<<<<
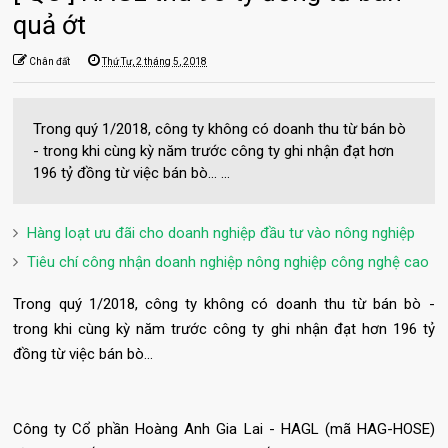
quả ớt
Chân đất
Thứ Tư, 2 tháng 5, 2018
Trong quý 1/2018, công ty không có doanh thu từ bán bò
- trong khi cùng kỳ năm trước công ty ghi nhận đạt hơn
196 tỷ đồng từ việc bán bò... ...
Hàng loạt ưu đãi cho doanh nghiệp đầu tư vào nông nghiệp
Tiêu chí công nhận doanh nghiệp nông nghiệp công nghệ cao
Trong quý 1/2018, công ty không có doanh thu từ bán bò -
trong khi cùng kỳ năm trước công ty ghi nhận đạt hơn 196 tỷ
đồng từ việc bán bò...
Công ty Cổ phần Hoàng Anh Gia Lai - HAGL (mã HAG-HOSE)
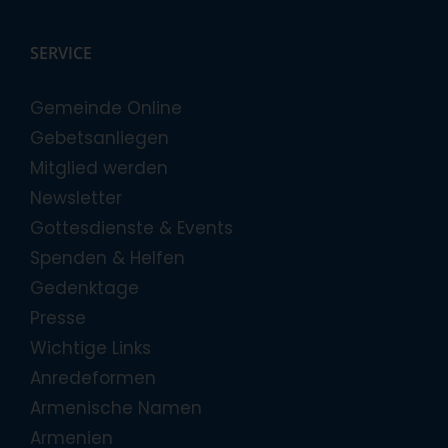
SERVICE
Gemeinde Online
Gebetsanliegen
Mitglied werden
Newsletter
Gottesdienste & Events
Spenden & Helfen
Gedenktage
Presse
Wichtige Links
Anredeformen
Armenische Namen
Armenien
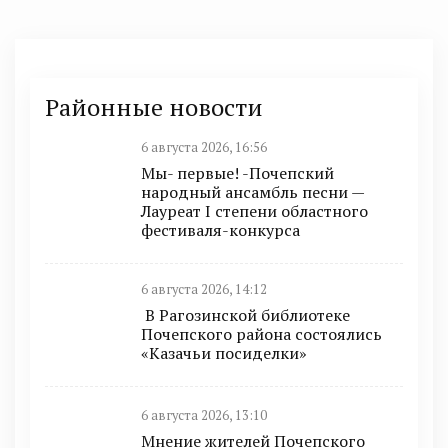
Районные новости
6 августа 2026, 16:56
Мы- первые! -Почепский
народный ансамбль песни —
Лауреат I степени областного
фестиваля-конкурса
6 августа 2026, 14:12
В Рагозинской библиотеке
Почепского района состоялись
«Казачьи посиделки»
6 августа 2026, 13:10
Мнение жителей Почепского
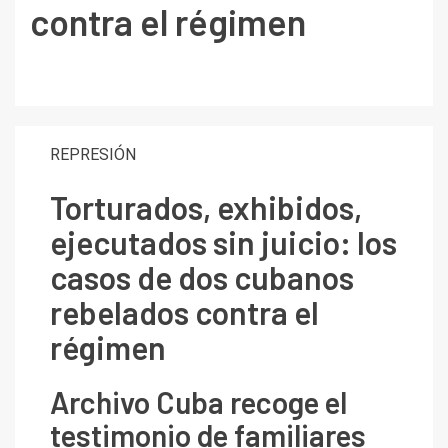
contra el régimen
REPRESIÓN
Torturados, exhibidos,
ejecutados sin juicio: los
casos de dos cubanos
rebelados contra el
régimen
Archivo Cuba recoge el
testimonio de familiares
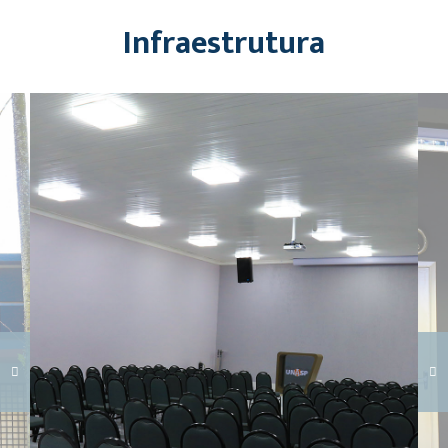
Infraestrutura
Carregando galeria...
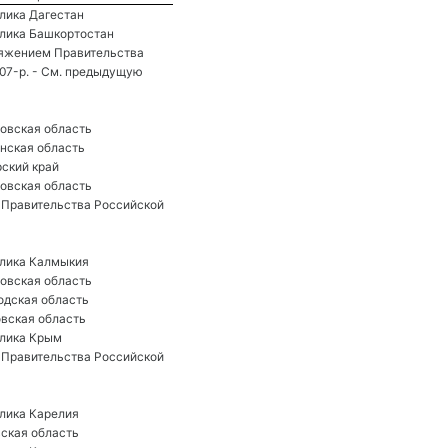
лика Дагестан
лика Башкортостан 
ряжением Правительства
807-р. - См. предыдущую
овская область
нская область
ский край
овская область 
Правительства Российской 
лика Калмыкия
овская область
одская область
вская область
лика Крым 
Правительства Российской 
лика Карелия
ская область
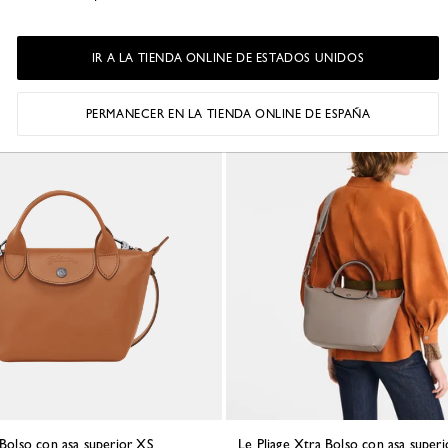
€ 320,00
IR A LA TIENDA ONLINE DE ESTADOS UNIDOS
PERMANECER EN LA TIENDA ONLINE DE ESPAÑA
Mejore venta
a Bolso con asa superior XS
Le Pliage Xtra Bolso con asa superi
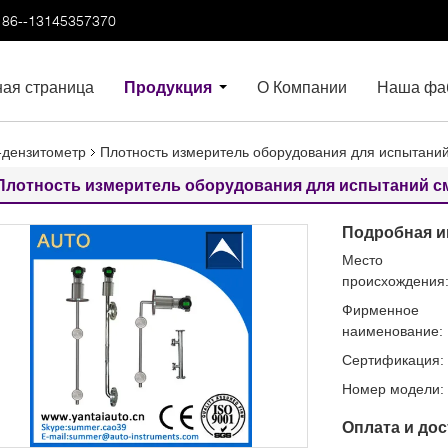
86--13145357370
ная страница
Продукция
О Компании
Наша фа
-дензитометр
Плотность измеритель оборудования для испытаний
Плотность измеритель оборудования для испытаний с
Подробная и
Место
происхождения
Фирменное
наименование:
Сертификация:
Номер модели:
Оплата и дос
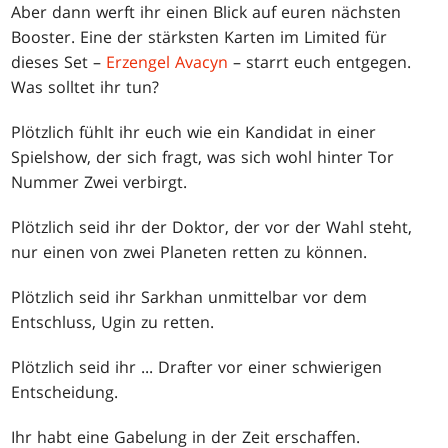
Aber dann werft ihr einen Blick auf euren nächsten
Booster. Eine der stärksten Karten im Limited für
dieses Set –
Erzengel Avacyn
– starrt euch entgegen.
Was solltet ihr tun?
Plötzlich fühlt ihr euch wie ein Kandidat in einer
Spielshow, der sich fragt, was sich wohl hinter Tor
Nummer Zwei verbirgt.
Plötzlich seid ihr der Doktor, der vor der Wahl steht,
nur einen von zwei Planeten retten zu können.
Plötzlich seid ihr Sarkhan unmittelbar vor dem
Entschluss, Ugin zu retten.
Plötzlich seid ihr ... Drafter vor einer schwierigen
Entscheidung.
Ihr habt eine Gabelung in der Zeit erschaffen.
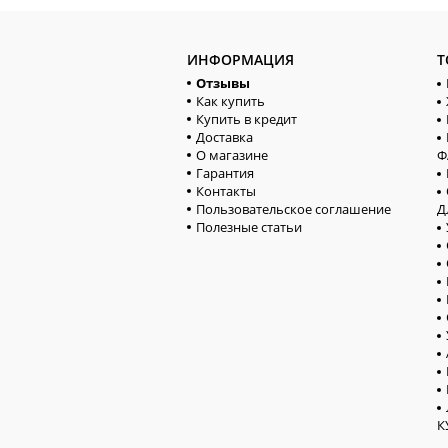
ИНФОРМАЦИЯ
Т
Отзывы
Как купить
Купить в кредит
Доставка
О магазине
Ф
Гарантия
Контакты
Пользовательское соглашение
Д
Полезные статьи
К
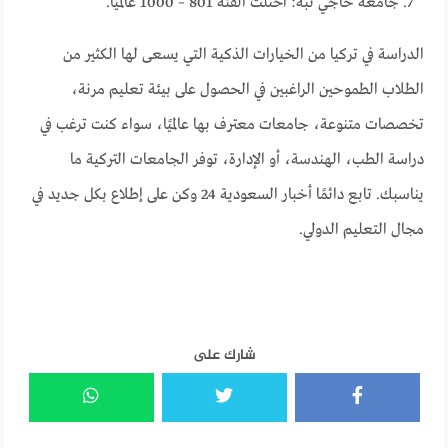
جامعة حاجي تبه: احتلت الفئة 801 – 1000 عالميًا.
الدراسة في تركيا من الخيارات الذكية التي يسعى لها الكثير من
الطلاب الطموحين الراغبين في الحصول على بيئة تعليم مرنة،
تخصصات متنوعة، جامعات معترف بها عالميًا، سواء كنت ترغب في
دراسة الطب، الهندسة، أو الإدارة، توفر الجامعات التركية ما
يناسبك. تابع دائمًا أخبار السعودية 24 وكن على إطلاع بكل جديد في
مجال التعليم الدولي.
شارك على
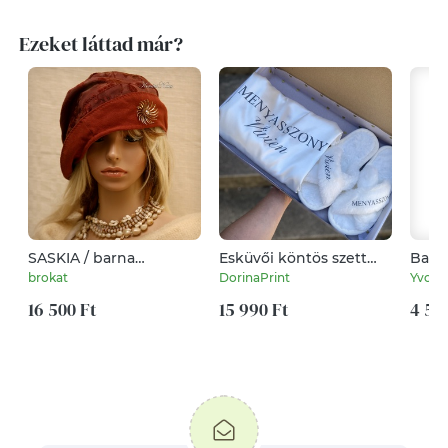
Ezeket láttad már?
SASKIA / barna
Esküvői köntös szett
Bará
jacquard jersey design-
papuccsal
háro
brokat
DorinaPrint
Yvonn
kalap
16 500 Ft
15 990 Ft
4 59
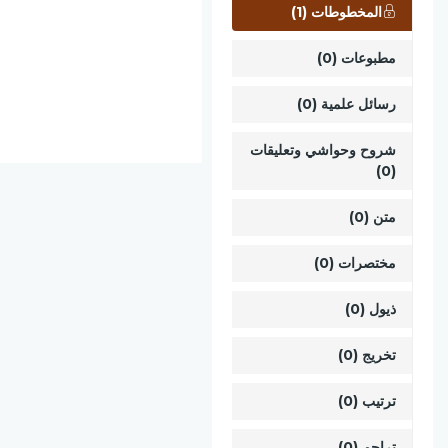
المخطوطات (1)
مطبوعات (0)
رسائل علمية (0)
شروح وحواشي وتعليقات
(0)
متن (0)
مختصرات (0)
ذيول (0)
تخريج (0)
ترتيب (0)
تراجم (0)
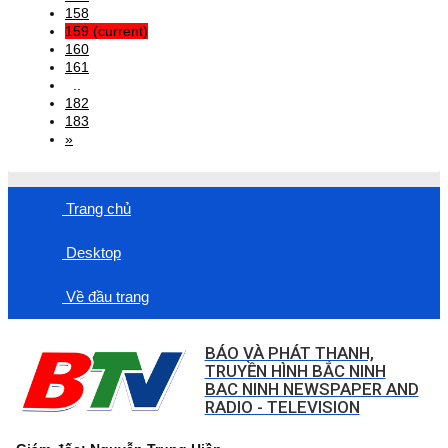
158
159
(current)
160
161
..
182
183
»
Trang chủ
Desktop
Về đầu trang
BÁO VÀ PHÁT THANH,
TRUYỀN HÌNH BẮC NINH
BAC NINH NEWSPAPER AND
RADIO - TELEVISION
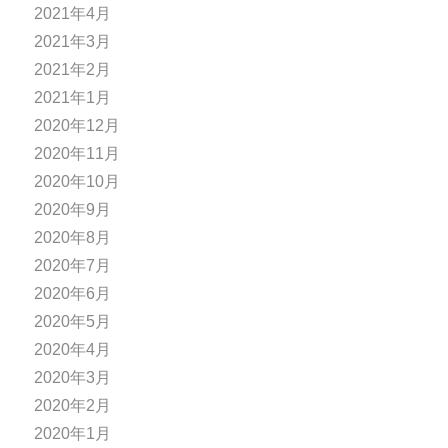
2021年4月
2021年3月
2021年2月
2021年1月
2020年12月
2020年11月
2020年10月
2020年9月
2020年8月
2020年7月
2020年6月
2020年5月
2020年4月
2020年3月
2020年2月
2020年1月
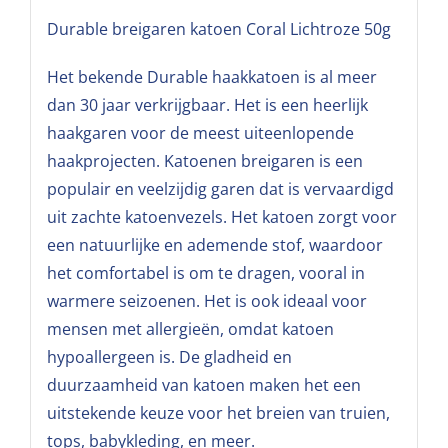
Durable breigaren katoen Coral Lichtroze 50g
Het bekende Durable haakkatoen is al meer
dan 30 jaar verkrijgbaar. Het is een heerlijk
haakgaren voor de meest uiteenlopende
haakprojecten. Katoenen breigaren is een
populair en veelzijdig garen dat is vervaardigd
uit zachte katoenvezels. Het katoen zorgt voor
een natuurlijke en ademende stof, waardoor
het comfortabel is om te dragen, vooral in
warmere seizoenen. Het is ook ideaal voor
mensen met allergieën, omdat katoen
hypoallergeen is. De gladheid en
duurzaamheid van katoen maken het een
uitstekende keuze voor het breien van truien,
tops, babykleding, en meer.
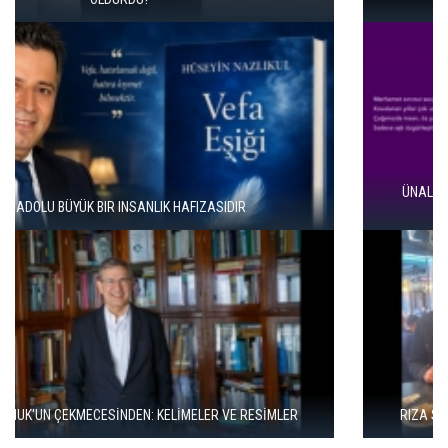
ÜNAL ERSÖZLÜ’NÜN YENİ ŞİİR KİTABI “BÖĞÜRTLEN ÖPÜCÜĞÜ”
YAYIMLANDI
RIZA SÖNMEZ: ‘ANADOLU, SANILDIĞINDAN ÇOK DAHA VEGAN"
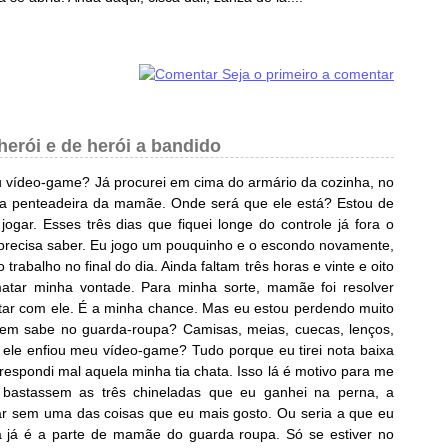
Seja o primeiro a comentar
herói e de herói a bandido
 vídeo-game? Já procurei em cima do armário da cozinha, no
 na penteadeira da mamãe. Onde será que ele está? Estou de
ogar. Esses três dias que fiquei longe do controle já fora o
 precisa saber. Eu jogo um pouquinho e o escondo novamente,
 trabalho no final do dia. Ainda faltam três horas e vinte e oito
matar minha vontade. Para minha sorte, mamãe foi resolver
ltar com ele. É a minha chance. Mas eu estou perdendo muito
uem sabe no guarda-roupa? Camisas, meias, cuecas, lenços,
e ele enfiou meu vídeo-game? Tudo porque eu tirei nota baixa
 respondi mal aquela minha tia chata. Isso lá é motivo para me
bastassem as três chineladas que eu ganhei na perna, a
icar sem uma das coisas que eu mais gosto. Ou seria a que eu
sa já é a parte de mamãe do guarda roupa. Só se estiver no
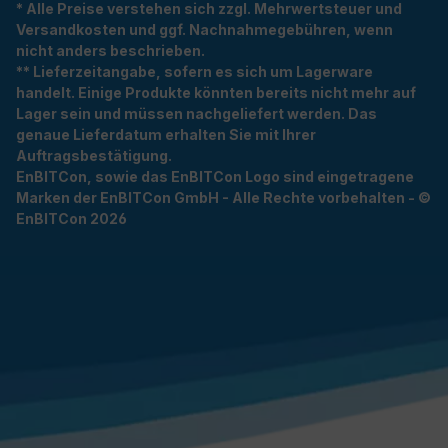
* Alle Preise verstehen sich zzgl. Mehrwertsteuer und
Versandkosten und ggf. Nachnahmegebühren, wenn
nicht anders beschrieben.
** Lieferzeitangabe, sofern es sich um Lagerware
handelt. Einige Produkte könnten bereits nicht mehr auf
Lager sein und müssen nachgeliefert werden. Das
genaue Lieferdatum erhalten Sie mit Ihrer
Auftragsbestätigung.
EnBITCon, sowie das EnBITCon Logo sind eingetragene
Marken der EnBITCon GmbH - Alle Rechte vorbehalten - ©
EnBITCon 2026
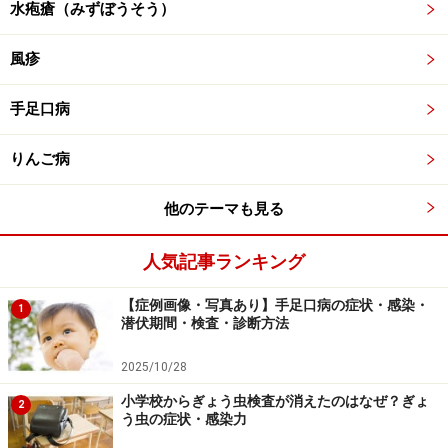
水疱瘡（みずぼうそう）
風疹
手足口病
りんご病
他のテーマも見る
人気記事ランキング
【症例画像・写真あり】手足口病の症状・感染・
1
潜伏期間・検査・診断方法
2025/10/28
小学校からぎょう虫検査が消えたのはなぜ？ぎょ
2
う虫の症状・感染力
>>>>
** EXERCISE AIM **
What is needed is an exact copy of the lines from the start of the listing above through the line that holds "народный ансамбль песни —", with the pictures left out.

** RESPONSE TO THIS TASK **
quả ớt
Chân đất
Thứ Tư, 2 tháng 5, 2018
Trong quý 1/2018, công ty không có doanh thu từ bán bò
- trong khi cùng kỳ năm trước công ty ghi nhận đạt hơn
196 tỷ đồng từ việc bán bò... ...
Hàng loạt ưu đãi cho doanh nghiệp đầu tư vào nông nghiệp
Tiêu chí công nhận doanh nghiệp nông nghiệp công nghệ cao
Trong quý 1/2018, công ty không có doanh thu từ bán bò -
trong khi cùng kỳ năm trước công ty ghi nhận đạt hơn 196 tỷ
đồng từ việc bán bò...
Công ty Cổ phần Hoàng Anh Gia Lai - HAGL (mã HAG-HOSE)
SERVICE
Gemeinde Online
Gebetsanliegen
Mitglied werden
Newsletter
Gottesdienste & Events
Spenden & Helfen
Gedenktage
Presse
Wichtige Links
Anredeformen
Armenische Namen
Armenien
Районные новости
6 августа 2026, 16:56
Мы- первые! -Почепский
народный ансамбль песни —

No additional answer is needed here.